Under our city’s crusts of concrete, asphalt, and rows and stacks of structures, lie many stories. The land beneath our feet is a borrowed foundation on which we construct the stories of our time and also create a reservoir for them.  “Passing By,” the banner submission by Omaha artist Kimberly Glass, uses latitude and longitude interwoven with dynamic horizontal lines; the former marks the particular point on the Earth’s surface where the grain elevator structure sits, and the lines imply the speed and movement past the structure that defines our interaction with it. “Passing By” references our city’s infrastructure and growth, and how we inhabitants and builders of place gather miles of progress under ourselves. As we “pass by” we are reminded that we are built upon Nebraska’s own history and identity rooted in its rich soil.

“Passing By” stems in part from Kimberly’s appreciation for the experience of Nebraska’s early people and pioneers and how their lives were deeply intertwined with the land.  She enjoys authors such as Willa Cather, John Muir and poet Mary Oliver, whose works explore the relationship between man and the natural world.  She found direct inspiration for her banner design when first visiting the grain elevator – taking poetic pleasure in its immense physical presence and sense of history through place.  Kimberly’s first intention was to mark that place as an invitation to travelers to take notice of near-forgotten places and what they represent. The latitude and longitude can be used with a GPS to direct an interested person to the elevator – once a ‘place’, then forgotten, now through this project again a ‘place’.

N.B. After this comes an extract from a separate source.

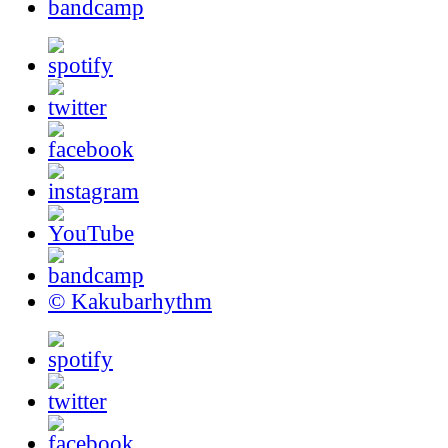
bandcamp
© Kakubarhythm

Kimberly Glass is a self-taught painter living in Omaha. Her recent works are abstractions incorporating a wide variety of imagery, from neon landscapes and cartoon figures to constructions based on both organic and geometric forms.  Much of the metaphor in her personal poetry is inspired by her experiences of place, phenomena, and glory in nature. Her artistic inclinations have influence in her early joys of intimacy with nature and landscape as a child in Northern California.